Nous tentions alors, avec quelques camarades, de mettre sur pied (déjà !) une petite revue de collège, « La Pierre philosophale », dont je ne pourrais sans honte évoquer ici le contenu, mais c’est à ces assez misérables feuilles que je confiais un beau jour une prose intitulée « Psychanalyse de Tintin », où je me lançais (en 1961 donc !) dans l’exégèse d’un ou de plusieurs rêves faits par Tintin (ou Haddock je ne sais plus) dans différents albums ; sur les conseils de Mr Champault, en qui ma tentative dut susciter une approbation minimale, je l’envoyais à son cher Didier Anzieu (qui n’était pas encore l’auteur du Moi peau), lequel me répondit très civilement, et laconiquement (j’ai perdu ce billet), que « les psychanalystes devraient s’intéresser de plus près à Tintin ». En 1961 ! J’ai gardé de ce bref échange la certitude que cette BD demandait non seulement à être lue, mais à être déchiffrée ou décryptée ; qu’il y avait, dans ou entre les cases de ces albums, une espèce de mystérieux double-fond.
Je n’ouvre donc pas sans une émotion particulière ce premier essai tintinesque de Tisseron, un auteur sur lequel il me faut également dire un mot, avant d’en venir au fond. J’ai très bien connu Serge, qui a participé au lancement de nos Cahiers de médiologie, puis surtout au « Collège iconique » qui s’est réuni chaque mois dans les locaux parisiens de l’INA, durant des années. Et je garde de ses interventions, au cours de ces séances, un souvenir très ambivalent ; Serge Tisseron était un chercheur évidemment supérieur à la plupart d’entre nous, et sa parole en imposait ; mais, comment dire ? il cherchait la bagarre ! Et il ne pouvait écouter mes propres prises de parole sans, aussitôt, avec une voix douce et beaucoup de tendres sourires, méthodiquement me déchiqueter, dilacérer mot par mot ce que je venais d’avancer. Tout en protestant, toujours, de la plus vive amitié pour celui qu’avec la suavité d’une mante religieuse il mettait ainsi en pièces. Je me suis lassé de cette amitié, et j’ai abandonné la lecture de ses livres, au demeurant assez inégaux, et répétitifs. Mais je dois aussitôt me corriger pour dire à quel point je trouve ces trois volumes consacrés à Tintin excellents, voire illuminants. Au point que je m’étonne de leur peu de répercussions : la recherche de Tisseron mériterait d’être citée par tous les tintinologues tellement elle renouvelle, ou éclaire, le sujet, qu’on ne peut, l’ayant lu, regarder du même œil qu’avant ! Que dit-il donc, et de quelle façon ?

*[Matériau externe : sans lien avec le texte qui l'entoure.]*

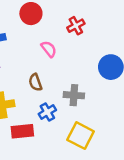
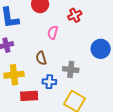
pink semicircle: (49, 49) -> (53, 32), turned -128
blue cross: (47, 112) -> (49, 82), turned 32

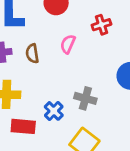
brown semicircle: (41, 58) -> (32, 54), moved
blue cross: (49, 82) -> (54, 111), turned 32

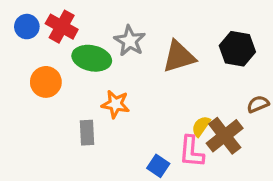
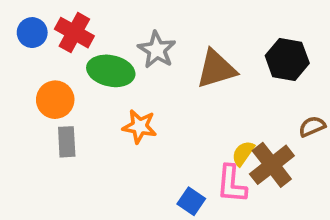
gray rectangle: (87, 133) -> (67, 142), moved

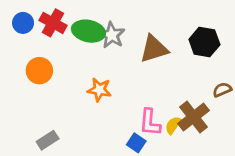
green ellipse: (111, 71) -> (88, 31), moved
gray rectangle: (67, 142) -> (48, 140), moved, turned 60
yellow semicircle: (243, 153) -> (173, 125), moved
pink L-shape: (232, 184) -> (150, 122), moved

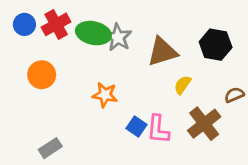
red cross: (53, 23) -> (56, 24), turned 32
yellow semicircle: (173, 125) -> (183, 85), moved
blue square: (136, 143) -> (137, 126), moved

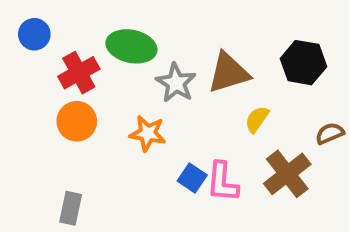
red cross: (56, 24) -> (79, 73), moved
gray star: (118, 37) -> (176, 83), moved
orange circle: (42, 75) -> (77, 121), moved
gray rectangle: (50, 148) -> (71, 208), turned -45

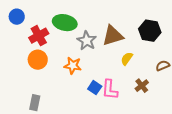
brown cross: (287, 174) -> (142, 86), size x0.6

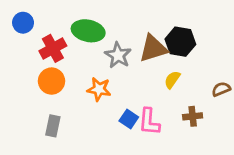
black hexagon: (150, 31) -> (180, 42), moved
brown cross: (142, 86) -> (193, 116), turned 32
gray rectangle: (35, 103) -> (53, 126), moved

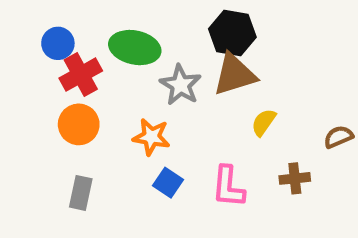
blue circle: (23, 23) -> (58, 43), moved
black hexagon: (180, 42) -> (232, 33), moved
blue square: (129, 119) -> (168, 183), moved

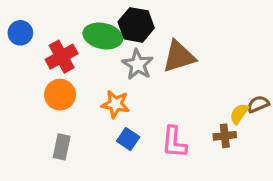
black hexagon: (232, 33) -> (136, 25), moved
blue circle: (58, 43) -> (20, 33), moved
yellow semicircle: (264, 122) -> (239, 114), moved

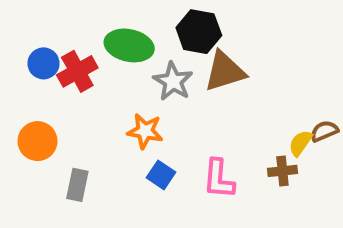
black hexagon: (136, 25) -> (199, 32), moved
blue circle: (20, 33) -> (43, 63), moved
orange circle: (60, 95) -> (38, 141), moved

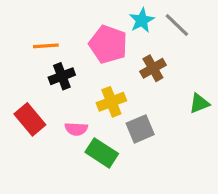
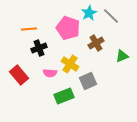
yellow cross: (111, 102) -> (70, 64), turned -36
green triangle: (199, 103) -> (122, 56), moved
pink semicircle: (76, 129) -> (50, 73), moved
green rectangle: (102, 153) -> (64, 96), turned -54

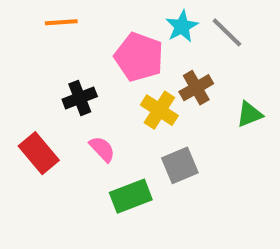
orange line: (29, 29) -> (61, 22), moved
yellow cross: (70, 64) -> (159, 110), moved
pink semicircle: (50, 73) -> (102, 149), turned -136

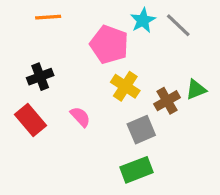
brown cross: (196, 88) -> (167, 101), moved
black cross: (80, 98) -> (40, 77), moved
green rectangle: (131, 196) -> (137, 170), moved

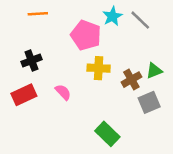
yellow cross: (125, 86) -> (99, 68), turned -30
red rectangle: (30, 120) -> (24, 95), turned -75
gray square: (141, 130) -> (149, 102), moved
green rectangle: (137, 170) -> (107, 134), turned 65

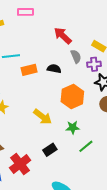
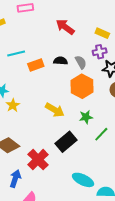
gray semicircle: (76, 56) -> (81, 62), moved
black rectangle: (50, 150) -> (66, 142), size x1.5

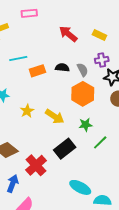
yellow rectangle: (102, 33) -> (99, 35), moved
yellow star: (13, 105) -> (27, 111), moved

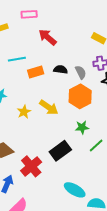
red arrow: (68, 34) -> (48, 37), moved
yellow arrow: (55, 116) -> (49, 107), moved

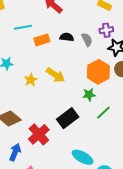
orange hexagon: (80, 96) -> (98, 72), moved

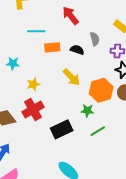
gray semicircle: (87, 40) -> (95, 39), moved
yellow arrow: (55, 75) -> (72, 77), moved
red cross: (39, 134) -> (33, 109), moved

Tisseron commence par remarquer le caractère d’énigme de cette oeuvre, un trait qui fait beaucoup pour son charme puissant, et son universel succès : quoi de plus séduisant, pour une œuvre comme pour une personne, que d’avoir des secrets ? Si plus de six-cents livres se sont efforcés, à ce jour, de commenter Tintin, c’est que leurs auteurs ont dû ou voulu répondre à un défi herméneutique pressant ; ce personnage et sa petite famille, à la différence de tant d’autres BD, convoquent l’interprétation ; on est prié, au-delà de la ligne apparemment si « claire », de dépasser ou d’écarter ce sentiment d’évidence pour, au-delà de cette facilité superficielle de lecture, tenter de mieux comprendre ou déchiffrer !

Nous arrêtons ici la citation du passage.